Required work: Could you quote, exactly as they stand, the lines running from the one with "when the iPhone’s" to the final line of the material?

Extracted information:
○ ○ ○ ○ ○ ○ ○
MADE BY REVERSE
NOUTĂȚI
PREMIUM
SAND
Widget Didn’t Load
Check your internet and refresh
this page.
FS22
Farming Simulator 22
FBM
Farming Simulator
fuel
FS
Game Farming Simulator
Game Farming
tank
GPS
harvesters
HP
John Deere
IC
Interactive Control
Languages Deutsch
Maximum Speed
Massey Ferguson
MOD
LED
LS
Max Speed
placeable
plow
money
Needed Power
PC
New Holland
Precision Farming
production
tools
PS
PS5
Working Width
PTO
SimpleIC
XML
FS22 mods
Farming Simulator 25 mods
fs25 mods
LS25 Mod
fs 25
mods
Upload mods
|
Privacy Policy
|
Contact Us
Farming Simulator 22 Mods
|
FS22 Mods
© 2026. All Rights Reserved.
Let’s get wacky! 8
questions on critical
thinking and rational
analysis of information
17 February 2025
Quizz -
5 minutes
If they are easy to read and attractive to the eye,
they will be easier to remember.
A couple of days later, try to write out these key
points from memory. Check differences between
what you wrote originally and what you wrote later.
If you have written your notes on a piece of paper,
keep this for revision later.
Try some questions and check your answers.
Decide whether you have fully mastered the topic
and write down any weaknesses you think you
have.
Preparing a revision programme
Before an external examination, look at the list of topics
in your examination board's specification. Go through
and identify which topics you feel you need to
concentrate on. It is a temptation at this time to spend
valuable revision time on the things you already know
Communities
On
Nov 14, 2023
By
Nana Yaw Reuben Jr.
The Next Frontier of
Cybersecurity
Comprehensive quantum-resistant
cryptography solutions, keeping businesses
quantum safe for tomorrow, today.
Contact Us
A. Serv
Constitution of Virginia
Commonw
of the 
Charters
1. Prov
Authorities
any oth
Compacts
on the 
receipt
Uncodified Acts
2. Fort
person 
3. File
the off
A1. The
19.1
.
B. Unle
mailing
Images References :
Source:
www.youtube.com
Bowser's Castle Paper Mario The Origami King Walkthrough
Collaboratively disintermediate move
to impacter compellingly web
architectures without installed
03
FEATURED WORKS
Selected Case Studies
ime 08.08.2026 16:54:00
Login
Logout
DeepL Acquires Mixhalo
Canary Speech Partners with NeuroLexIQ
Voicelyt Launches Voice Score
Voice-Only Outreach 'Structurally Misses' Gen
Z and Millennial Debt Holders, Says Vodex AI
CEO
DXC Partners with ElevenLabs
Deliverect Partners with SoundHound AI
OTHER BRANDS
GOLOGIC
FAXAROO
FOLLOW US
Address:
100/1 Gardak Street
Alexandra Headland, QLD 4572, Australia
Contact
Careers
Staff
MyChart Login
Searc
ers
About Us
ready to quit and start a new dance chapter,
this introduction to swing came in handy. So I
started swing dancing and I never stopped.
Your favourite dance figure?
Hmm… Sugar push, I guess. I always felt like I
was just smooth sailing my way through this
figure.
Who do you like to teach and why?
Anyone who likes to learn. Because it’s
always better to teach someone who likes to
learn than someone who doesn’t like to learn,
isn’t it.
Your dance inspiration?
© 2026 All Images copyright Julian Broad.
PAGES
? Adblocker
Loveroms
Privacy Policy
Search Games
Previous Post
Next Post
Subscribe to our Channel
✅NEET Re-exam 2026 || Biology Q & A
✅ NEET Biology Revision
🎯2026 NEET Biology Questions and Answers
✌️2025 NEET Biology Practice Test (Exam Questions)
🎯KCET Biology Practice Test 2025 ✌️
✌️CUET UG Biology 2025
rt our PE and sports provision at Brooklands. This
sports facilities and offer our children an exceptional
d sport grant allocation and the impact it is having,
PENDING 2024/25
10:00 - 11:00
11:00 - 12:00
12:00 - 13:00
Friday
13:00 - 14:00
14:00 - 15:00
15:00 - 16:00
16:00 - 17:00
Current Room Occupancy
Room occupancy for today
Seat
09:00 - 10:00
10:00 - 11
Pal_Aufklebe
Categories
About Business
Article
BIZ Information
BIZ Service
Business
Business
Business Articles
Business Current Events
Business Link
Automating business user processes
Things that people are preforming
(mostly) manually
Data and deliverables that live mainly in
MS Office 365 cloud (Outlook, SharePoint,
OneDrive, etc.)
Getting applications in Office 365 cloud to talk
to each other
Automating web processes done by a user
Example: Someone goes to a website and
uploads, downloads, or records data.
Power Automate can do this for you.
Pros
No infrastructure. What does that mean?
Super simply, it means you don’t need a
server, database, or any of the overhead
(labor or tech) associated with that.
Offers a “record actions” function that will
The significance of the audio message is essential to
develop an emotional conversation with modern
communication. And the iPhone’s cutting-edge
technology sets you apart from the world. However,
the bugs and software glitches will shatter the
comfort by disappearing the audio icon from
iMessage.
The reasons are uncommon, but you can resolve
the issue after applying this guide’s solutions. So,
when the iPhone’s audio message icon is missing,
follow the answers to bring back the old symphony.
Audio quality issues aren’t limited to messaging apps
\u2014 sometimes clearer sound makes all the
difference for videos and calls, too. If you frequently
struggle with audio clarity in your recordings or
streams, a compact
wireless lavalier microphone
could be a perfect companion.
○ ○ ○ ○ ○ ○ ○
Exercise response:
when the iPhone’s audio message icon is missing,
follow the answers to bring back the old symphony.
Audio quality issues aren’t limited to messaging apps
\u2014 sometimes clearer sound makes all the
difference for videos and calls, too. If you frequently
struggle with audio clarity in your recordings or
streams, a compact
wireless lavalier microphone
could be a perfect companion.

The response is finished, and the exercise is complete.